TO DO =
What you return should be the complete data below, word for word, with no pictures in it.

Dataset entries =
·····

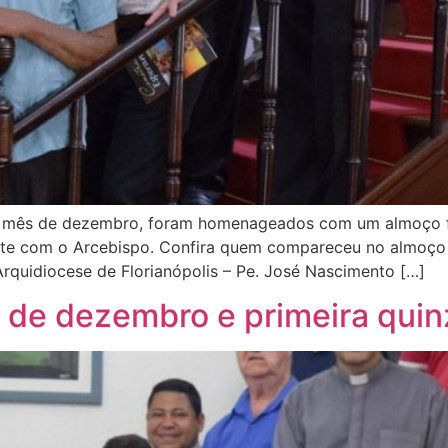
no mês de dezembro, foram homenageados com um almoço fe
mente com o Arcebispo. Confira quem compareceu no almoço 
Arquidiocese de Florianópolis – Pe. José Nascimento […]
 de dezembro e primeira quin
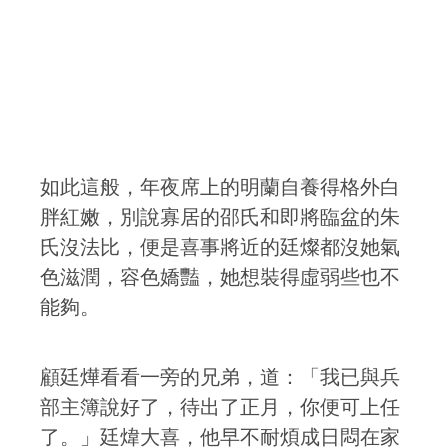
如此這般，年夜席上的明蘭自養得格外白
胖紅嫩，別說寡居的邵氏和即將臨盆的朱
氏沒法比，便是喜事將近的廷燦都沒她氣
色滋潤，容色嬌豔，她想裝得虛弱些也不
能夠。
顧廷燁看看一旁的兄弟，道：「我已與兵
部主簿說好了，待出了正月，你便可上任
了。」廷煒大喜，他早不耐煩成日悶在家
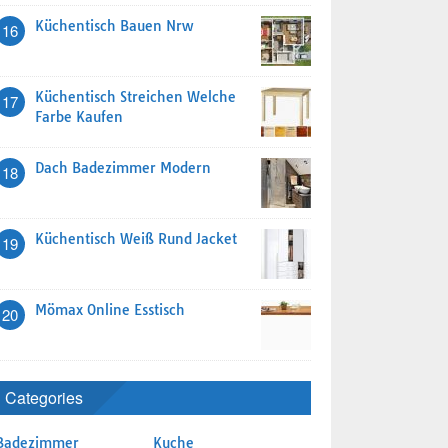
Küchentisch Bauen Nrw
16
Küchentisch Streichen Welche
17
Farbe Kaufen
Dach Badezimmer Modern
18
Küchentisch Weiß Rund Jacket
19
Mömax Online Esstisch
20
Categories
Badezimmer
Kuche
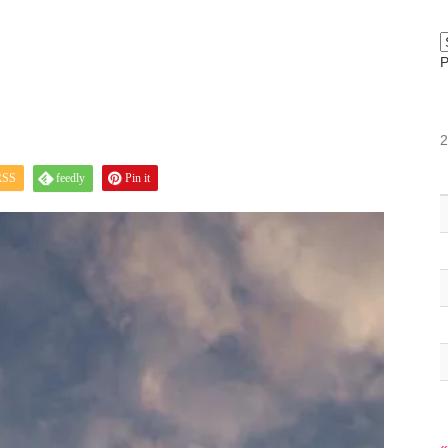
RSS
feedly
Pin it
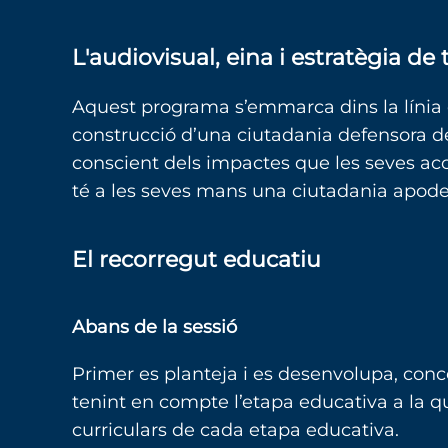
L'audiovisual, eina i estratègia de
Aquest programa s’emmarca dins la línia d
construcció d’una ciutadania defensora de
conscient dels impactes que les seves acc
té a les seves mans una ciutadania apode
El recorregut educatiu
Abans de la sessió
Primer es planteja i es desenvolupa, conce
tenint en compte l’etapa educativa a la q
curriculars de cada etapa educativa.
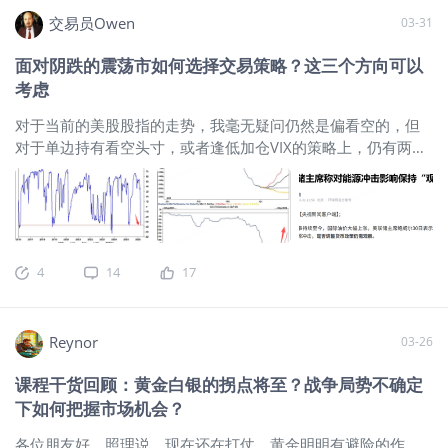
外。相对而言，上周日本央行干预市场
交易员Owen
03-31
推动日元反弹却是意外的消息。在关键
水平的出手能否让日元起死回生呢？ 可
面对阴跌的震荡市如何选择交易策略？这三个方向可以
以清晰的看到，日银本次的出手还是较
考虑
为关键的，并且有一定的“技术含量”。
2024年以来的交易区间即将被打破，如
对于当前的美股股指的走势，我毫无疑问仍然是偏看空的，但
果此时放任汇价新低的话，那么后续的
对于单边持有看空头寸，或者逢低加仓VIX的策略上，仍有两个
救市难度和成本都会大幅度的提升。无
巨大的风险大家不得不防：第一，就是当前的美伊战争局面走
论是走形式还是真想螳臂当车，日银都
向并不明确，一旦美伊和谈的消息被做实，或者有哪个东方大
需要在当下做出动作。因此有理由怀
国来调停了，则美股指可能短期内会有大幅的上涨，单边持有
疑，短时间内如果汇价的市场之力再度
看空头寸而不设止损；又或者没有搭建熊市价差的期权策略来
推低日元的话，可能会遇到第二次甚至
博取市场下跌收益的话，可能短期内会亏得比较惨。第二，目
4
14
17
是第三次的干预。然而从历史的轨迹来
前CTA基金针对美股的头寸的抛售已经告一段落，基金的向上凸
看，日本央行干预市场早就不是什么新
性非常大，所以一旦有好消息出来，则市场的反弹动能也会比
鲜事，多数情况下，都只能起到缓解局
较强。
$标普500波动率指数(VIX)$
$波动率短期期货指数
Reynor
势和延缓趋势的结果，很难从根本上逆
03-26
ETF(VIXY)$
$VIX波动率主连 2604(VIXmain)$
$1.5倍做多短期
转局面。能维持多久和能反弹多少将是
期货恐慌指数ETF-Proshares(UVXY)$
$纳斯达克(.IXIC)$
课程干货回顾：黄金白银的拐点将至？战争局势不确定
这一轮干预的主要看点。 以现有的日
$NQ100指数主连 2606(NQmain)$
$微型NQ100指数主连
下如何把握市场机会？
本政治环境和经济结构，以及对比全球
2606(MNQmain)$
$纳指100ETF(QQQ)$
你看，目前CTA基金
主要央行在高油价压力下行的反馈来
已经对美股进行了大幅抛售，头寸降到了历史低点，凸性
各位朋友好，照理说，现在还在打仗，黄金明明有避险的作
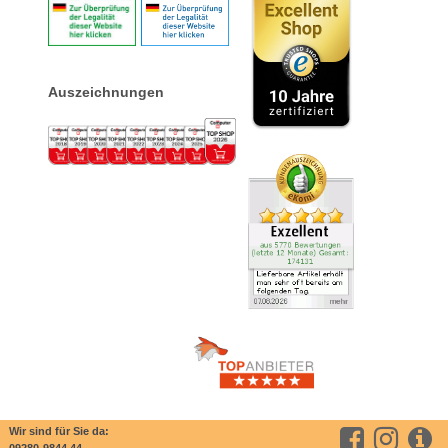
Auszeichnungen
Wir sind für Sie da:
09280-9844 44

·····

ANSWER FOR THIS EXERCISE =
no mês de dezembro, foram homenageados com um almoço fe
mente com o Arcebispo. Confira quem compareceu no almoço 
Arquidiocese de Florianópolis – Pe. José Nascimento […]
 de dezembro e primeira quin
如此這般，年夜席上的明蘭自養得格外白
胖紅嫩，別說寡居的邵氏和即將臨盆的朱
氏沒法比，便是喜事將近的廷燦都沒她氣
色滋潤，容色嬌豔，她想裝得虛弱些也不
能夠。
顧廷燁看看一旁的兄弟，道：「我已與兵
部主簿說好了，待出了正月，你便可上任
了。」廷煒大喜，他早不耐煩成日悶在家
Küchentisch Bauen Nrw
16
Küchentisch Streichen Welche
17
Farbe Kaufen
Dach Badezimmer Modern
18
Küchentisch Weiß Rund Jacket
19
Mömax Online Esstisch
20
Categories
Badezimmer
Kuche
RSS
feedly
Pin it
L'audiovisual, eina i estratègia de
Aquest programa s’emmarca dins la línia d
construcció d’una ciutadania defensora de
conscient dels impactes que les seves acc
té a les seves mans una ciutadania apode
El recorregut educatiu
Abans de la sessió
Primer es planteja i es desenvolupa, conce
tenint en compte l’etapa educativa a la q
curriculars de cada etapa educativa.
外。相对而言，上周日本央行干预市场
交易员Owen
03-31
推动日元反弹却是意外的消息。在关键
水平的出手能否让日元起死回生呢？ 可
面对阴跌的震荡市如何选择交易策略？这三个方向可以
以清晰的看到，日银本次的出手还是较
考虑
为关键的，并且有一定的“技术含量”。
2024年以来的交易区间即将被打破，如
对于当前的美股股指的走势，我毫无疑问仍然是偏看空的，但
果此时放任汇价新低的话，那么后续的
对于单边持有看空头寸，或者逢低加仓VIX的策略上，仍有两个
救市难度和成本都会大幅度的提升。无
巨大的风险大家不得不防：第一，就是当前的美伊战争局面走
论是走形式还是真想螳臂当车，日银都
向并不明确，一旦美伊和谈的消息被做实，或者有哪个东方大
需要在当下做出动作。因此有理由怀
国来调停了，则美股指可能短期内会有大幅的上涨，单边持有
疑，短时间内如果汇价的市场之力再度
看空头寸而不设止损；又或者没有搭建熊市价差的期权策略来
推低日元的话，可能会遇到第二次甚至
博取市场下跌收益的话，可能短期内会亏得比较惨。第二，目
4
14
17
是第三次的干预。然而从历史的轨迹来
前CTA基金针对美股的头寸的抛售已经告一段落，基金的向上凸
看，日本央行干预市场早就不是什么新
性非常大，所以一旦有好消息出来，则市场的反弹动能也会比
鲜事，多数情况下，都只能起到缓解局
较强。
$标普500波动率指数(VIX)$
$波动率短期期货指数
Reynor
势和延缓趋势的结果，很难从根本上逆
03-26
ETF(VIXY)$
$VIX波动率主连 2604(VIXmain)$
$1.5倍做多短期
转局面。能维持多久和能反弹多少将是
期货恐慌指数ETF-Proshares(UVXY)$
$纳斯达克(.IXIC)$
课程干货回顾：黄金白银的拐点将至？战争局势不确定
这一轮干预的主要看点。 以现有的日
$NQ100指数主连 2606(NQmain)$
$微型NQ100指数主连
下如何把握市场机会？
本政治环境和经济结构，以及对比全球
2606(MNQmain)$
$纳指100ETF(QQQ)$
你看，目前CTA基金
主要央行在高油价压力下行的反馈来
已经对美股进行了大幅抛售，头寸降到了历史低点，凸性
各位朋友好，照理说，现在还在打仗，黄金明明有避险的作
Auszeichnungen
Wir sind für Sie da:
09280-9844 44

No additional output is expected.